The operational parameters of the HPLC system were meticulously optimized to ensure analytical performance (maximum sensitivity and precise measurements). An iso-cratic chromatographic run ensured rapid run time and an efficient and precise APs separation.

Finally, the test underwent rigorous validation following the strategy proposed by the Commission of the French Society of Pharmaceutical Sciences and Techniques (SFSTP) [33,34]. This strategy, known as “accuracy profiles”, redefines method validation by emphasizing the concept of “tolerance intervals”, which integrate the estimation of “total error” (a combination of systematic and random errors) and the measurement of “uncertainty” (the variability within the data dispersion).

This approach aligns validation with its primary goal: assessing “suitability for purpose” within pre-established “acceptability limit” criteria, defined as λ.

|Z − X| < λ

• X = result;
• Z = unknown “true” value.

The β-expectation Tolerance Interval (β-TI) represents the predicted range (with 95% uncertainty) within which upcoming measures are probable to fall.

This validation strategy allows decisions within clearly defined acceptability limits while effectively managing the risk associated with the method’s use. It ensures a minimal probability of future assay results deviating by more than ±10% from the intended values with 95% confidence that the true values of measurements lie within the defined range.

5. Conclusions

This study developed and validated an innovative test to detect alkylphenols in milk. APs are harmful substances released by plastic packaging into milk that pose a significant human health risk, disturbing endocrine systems even at minimal concentrations. The suggested method employs the Chem Elut S cartridges (solid/liquid-phase extraction) for the first time to eliminate matrix effects and a chromatographic apparatus (reverse-phase HPLC-DAD) to quantify the APs. The method was validated using the accuracy profile approach, which considers bias and standard deviation to ensure reliability.

The reliability of the test was ensured by the absence of matrix molecules interfering with the analysis, a clear and consistent linear relationship between the independent and dependent variables, minimal discrepancies in both short- and long-term precision, and exceptionally low error margins in the dosage method.

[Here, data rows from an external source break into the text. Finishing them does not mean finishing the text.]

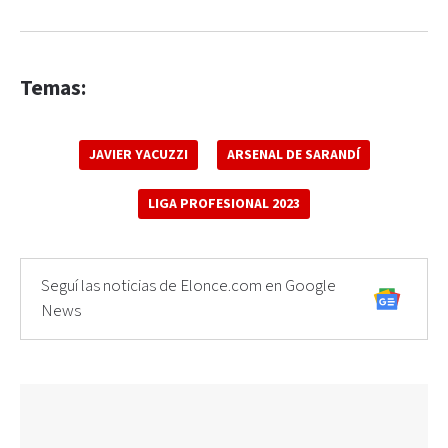
Temas:
JAVIER YACUZZI
ARSENAL DE SARANDÍ
LIGA PROFESIONAL 2023
Seguí las noticias de Elonce.com en Google
News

It would be both strategic and beneficial to enhance public health and food safety for the research laboratories to be responsible for developing pre-validated tests for routine analyses since validation is resource-intensive and time-consuming. Ensuring ready accessibility to reliable, accurate, and selective methods would significantly facilitate the work of commodity laboratories.

Future studies should focus on methods for reliable APs dosage across different food matrices.